Elle cite l’exemple du pangolin, «l’animal le plus trafiqué au monde» désormais capturé pour sa viande, mais également pour ses écailles prisées dans la médecine chinoise pour ses présumées vertus curatives une fois réduites en poudre.
«Je suis allée rencontrer à Prague le premier bébé pangolin né en Europe. Et depuis, il y a environ six mois, un deuxième bébé a vu le jour. Ce sont des animaux solitaires. Ils n’ont pas besoin de beaucoup d’espace. Je dirais que ces animaux ont vraiment de la chance d’être au zoo de Prague», raconte la primatologue.

Et Jane Goodall en connait long sur le comportement animal.
Qui est Jane Goodall?
Elle est la première scientifique à avoir observé et rapporté que les chimpanzés utilisent des outils pour s’alimenter. Ses travaux ont transformé la compréhension des rapports entre les humains et les animaux.

Passionnée des animaux depuis son enfance, elle se rend chez une amie au Kenya en 1957 après une formation de secrétariat. Elle devient alors la secrétaire du célèbre paléontologue et anthropologue britanno-kenyan Louis Leakey.
Elle sera rapidement envoyée dans la réserve de Gombe, en Tanzanie, où elle étudie pendant six mois une population de chimpanzés. Jane Goodall constate alors que les êtres humains ne sont pas les seuls à avoir une personnalité, être capables d’une pensée rationnelle et d’émotions.
La scientifique observe les liens de soutien et d’affection qui se développent entre les singes membres d’une même communauté.
Elle fera la une du magazine National Geographic à deux reprises dans les années 1960.
En 1962, Louis Leakey envoie la jeune femme à l’université de Cambridge pour compléter un doctorat sans même avoir obtenu de diplôme au préalable.

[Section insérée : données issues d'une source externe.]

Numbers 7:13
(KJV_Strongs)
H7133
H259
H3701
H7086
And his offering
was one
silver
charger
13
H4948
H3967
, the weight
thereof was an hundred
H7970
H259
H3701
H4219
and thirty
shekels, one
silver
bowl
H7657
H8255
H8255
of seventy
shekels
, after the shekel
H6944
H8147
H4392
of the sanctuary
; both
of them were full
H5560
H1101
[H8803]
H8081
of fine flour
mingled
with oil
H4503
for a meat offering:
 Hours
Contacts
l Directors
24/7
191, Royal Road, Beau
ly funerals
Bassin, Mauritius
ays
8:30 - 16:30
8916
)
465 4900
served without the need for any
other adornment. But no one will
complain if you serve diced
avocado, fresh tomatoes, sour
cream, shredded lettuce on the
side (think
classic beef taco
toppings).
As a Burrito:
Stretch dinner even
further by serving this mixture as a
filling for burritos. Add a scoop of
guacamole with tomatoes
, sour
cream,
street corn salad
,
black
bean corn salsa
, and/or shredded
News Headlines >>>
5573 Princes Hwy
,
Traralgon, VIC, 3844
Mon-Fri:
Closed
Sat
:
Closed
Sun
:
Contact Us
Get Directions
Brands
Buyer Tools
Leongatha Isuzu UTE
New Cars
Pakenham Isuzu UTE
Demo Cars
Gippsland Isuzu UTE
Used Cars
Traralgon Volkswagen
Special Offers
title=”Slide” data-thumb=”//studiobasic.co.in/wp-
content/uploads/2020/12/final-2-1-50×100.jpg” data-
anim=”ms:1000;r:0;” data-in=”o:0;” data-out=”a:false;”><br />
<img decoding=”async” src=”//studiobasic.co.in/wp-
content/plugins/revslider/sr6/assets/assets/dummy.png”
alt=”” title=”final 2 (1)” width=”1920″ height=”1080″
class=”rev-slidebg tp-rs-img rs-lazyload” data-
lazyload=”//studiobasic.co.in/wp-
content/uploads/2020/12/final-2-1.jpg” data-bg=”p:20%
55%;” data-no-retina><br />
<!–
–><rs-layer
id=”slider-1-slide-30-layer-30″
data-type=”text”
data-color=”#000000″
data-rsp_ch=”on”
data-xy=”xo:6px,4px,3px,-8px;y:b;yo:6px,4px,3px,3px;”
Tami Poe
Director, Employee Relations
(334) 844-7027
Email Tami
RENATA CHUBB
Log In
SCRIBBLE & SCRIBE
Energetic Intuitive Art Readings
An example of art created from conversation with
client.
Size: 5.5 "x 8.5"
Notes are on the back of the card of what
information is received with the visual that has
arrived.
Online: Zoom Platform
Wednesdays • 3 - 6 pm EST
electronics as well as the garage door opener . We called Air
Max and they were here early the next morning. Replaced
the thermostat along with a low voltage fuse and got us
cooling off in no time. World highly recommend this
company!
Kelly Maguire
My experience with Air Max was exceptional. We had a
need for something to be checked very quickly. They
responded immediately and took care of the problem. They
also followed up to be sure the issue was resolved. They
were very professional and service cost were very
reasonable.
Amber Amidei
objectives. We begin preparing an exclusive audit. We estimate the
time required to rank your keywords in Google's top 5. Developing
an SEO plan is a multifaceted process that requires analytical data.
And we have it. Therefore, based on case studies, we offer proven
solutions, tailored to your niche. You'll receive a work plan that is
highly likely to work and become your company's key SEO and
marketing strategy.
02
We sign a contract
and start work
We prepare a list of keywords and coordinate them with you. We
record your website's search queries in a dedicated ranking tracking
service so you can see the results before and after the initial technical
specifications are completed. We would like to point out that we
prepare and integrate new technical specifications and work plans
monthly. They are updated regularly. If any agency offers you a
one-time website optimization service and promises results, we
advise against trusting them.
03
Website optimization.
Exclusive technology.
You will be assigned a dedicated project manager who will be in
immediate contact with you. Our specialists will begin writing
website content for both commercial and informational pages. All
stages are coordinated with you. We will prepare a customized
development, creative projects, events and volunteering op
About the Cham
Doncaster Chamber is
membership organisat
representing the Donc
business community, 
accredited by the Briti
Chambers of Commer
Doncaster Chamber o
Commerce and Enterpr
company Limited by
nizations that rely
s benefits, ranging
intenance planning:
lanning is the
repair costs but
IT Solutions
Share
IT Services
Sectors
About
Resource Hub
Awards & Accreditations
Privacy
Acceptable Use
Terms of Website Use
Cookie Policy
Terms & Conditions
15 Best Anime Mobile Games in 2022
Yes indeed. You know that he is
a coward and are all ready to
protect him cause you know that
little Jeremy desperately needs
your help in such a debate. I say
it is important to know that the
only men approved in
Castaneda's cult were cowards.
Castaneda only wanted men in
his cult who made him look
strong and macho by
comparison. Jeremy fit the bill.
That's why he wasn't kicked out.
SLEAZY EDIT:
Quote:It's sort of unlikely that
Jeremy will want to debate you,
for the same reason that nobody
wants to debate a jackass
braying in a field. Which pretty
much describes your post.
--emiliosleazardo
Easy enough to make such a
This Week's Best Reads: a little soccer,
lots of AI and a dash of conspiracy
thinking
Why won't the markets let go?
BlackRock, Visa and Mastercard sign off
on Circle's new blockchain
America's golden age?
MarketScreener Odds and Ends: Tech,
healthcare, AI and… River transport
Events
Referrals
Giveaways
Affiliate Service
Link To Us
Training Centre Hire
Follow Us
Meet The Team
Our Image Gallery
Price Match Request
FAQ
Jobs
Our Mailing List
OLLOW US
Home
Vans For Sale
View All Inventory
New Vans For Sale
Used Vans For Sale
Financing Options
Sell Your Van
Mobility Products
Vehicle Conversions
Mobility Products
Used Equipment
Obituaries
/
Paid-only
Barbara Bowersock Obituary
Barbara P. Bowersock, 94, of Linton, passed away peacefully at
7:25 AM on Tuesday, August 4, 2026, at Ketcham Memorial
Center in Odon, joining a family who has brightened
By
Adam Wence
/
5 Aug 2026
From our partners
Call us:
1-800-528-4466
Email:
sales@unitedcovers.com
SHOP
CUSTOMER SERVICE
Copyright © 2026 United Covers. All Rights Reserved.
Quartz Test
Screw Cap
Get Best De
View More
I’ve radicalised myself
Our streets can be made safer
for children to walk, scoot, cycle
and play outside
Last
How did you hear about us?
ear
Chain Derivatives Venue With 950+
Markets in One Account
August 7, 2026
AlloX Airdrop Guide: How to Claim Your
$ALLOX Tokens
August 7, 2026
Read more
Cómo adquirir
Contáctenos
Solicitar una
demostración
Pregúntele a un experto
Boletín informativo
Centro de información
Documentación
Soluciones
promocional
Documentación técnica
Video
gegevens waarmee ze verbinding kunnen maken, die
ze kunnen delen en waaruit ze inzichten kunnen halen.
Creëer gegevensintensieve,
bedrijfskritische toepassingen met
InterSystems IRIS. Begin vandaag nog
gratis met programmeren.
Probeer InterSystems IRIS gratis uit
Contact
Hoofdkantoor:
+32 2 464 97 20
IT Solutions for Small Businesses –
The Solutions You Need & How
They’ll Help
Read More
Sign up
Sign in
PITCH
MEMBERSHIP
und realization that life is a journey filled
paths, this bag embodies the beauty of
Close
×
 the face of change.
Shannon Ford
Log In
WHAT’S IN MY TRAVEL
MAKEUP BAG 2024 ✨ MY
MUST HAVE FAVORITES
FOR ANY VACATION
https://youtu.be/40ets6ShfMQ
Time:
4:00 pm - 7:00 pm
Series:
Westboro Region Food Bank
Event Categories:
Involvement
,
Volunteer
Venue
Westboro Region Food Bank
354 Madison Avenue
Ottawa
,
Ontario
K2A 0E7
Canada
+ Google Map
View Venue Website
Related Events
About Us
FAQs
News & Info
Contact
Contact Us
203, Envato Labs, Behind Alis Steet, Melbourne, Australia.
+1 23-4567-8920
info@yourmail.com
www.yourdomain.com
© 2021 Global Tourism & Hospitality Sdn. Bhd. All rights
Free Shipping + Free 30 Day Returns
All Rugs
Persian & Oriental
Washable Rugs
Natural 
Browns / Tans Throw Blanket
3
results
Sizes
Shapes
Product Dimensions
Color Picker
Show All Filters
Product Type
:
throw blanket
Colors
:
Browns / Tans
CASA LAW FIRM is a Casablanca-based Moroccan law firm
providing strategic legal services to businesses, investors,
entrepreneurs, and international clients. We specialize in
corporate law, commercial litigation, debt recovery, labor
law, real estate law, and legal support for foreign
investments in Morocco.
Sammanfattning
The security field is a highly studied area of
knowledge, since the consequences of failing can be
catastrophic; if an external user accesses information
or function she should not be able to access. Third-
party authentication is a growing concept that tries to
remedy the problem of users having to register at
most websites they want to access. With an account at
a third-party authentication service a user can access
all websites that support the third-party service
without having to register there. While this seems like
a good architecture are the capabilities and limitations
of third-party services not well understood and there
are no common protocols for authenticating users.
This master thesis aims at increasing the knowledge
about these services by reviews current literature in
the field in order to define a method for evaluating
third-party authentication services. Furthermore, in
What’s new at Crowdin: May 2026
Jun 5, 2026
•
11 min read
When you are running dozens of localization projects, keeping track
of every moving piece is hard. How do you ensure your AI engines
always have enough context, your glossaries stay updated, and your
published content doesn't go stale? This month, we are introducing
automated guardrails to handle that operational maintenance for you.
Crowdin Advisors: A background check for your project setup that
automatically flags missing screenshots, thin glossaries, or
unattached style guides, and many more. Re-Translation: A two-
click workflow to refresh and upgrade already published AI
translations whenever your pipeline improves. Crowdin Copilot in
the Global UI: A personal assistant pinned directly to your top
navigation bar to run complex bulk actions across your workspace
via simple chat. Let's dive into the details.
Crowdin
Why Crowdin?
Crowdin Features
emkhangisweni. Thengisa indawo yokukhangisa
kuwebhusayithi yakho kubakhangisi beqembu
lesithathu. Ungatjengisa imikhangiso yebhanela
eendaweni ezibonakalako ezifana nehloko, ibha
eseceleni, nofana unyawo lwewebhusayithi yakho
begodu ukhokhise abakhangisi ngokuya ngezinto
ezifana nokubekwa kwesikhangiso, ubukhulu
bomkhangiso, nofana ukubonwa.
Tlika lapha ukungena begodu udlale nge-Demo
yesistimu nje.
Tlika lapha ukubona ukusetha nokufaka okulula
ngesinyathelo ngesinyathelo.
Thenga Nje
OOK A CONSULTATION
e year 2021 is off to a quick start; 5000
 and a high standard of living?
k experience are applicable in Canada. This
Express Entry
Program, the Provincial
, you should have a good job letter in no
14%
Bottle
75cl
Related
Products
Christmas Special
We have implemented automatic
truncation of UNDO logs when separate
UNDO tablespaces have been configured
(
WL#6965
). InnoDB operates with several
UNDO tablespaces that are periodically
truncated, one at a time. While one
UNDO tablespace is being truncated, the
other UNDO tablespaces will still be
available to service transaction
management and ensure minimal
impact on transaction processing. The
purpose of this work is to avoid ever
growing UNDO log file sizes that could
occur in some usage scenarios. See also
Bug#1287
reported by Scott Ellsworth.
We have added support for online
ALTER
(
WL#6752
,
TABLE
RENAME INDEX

Elle y réalise une thèse en éthologie — l’étude scientifique du comportement animal — sur les chimpanzés vivant en liberté.
Après ses recherches sur le terrain, elle fonde en 1977 l’Institut Jane Goodall qui promeut la recherche, l’éducation et la conservation de la faune.
Elle est depuis une militante écologiste de premier plan, engagée pour la préservation des milieux naturels.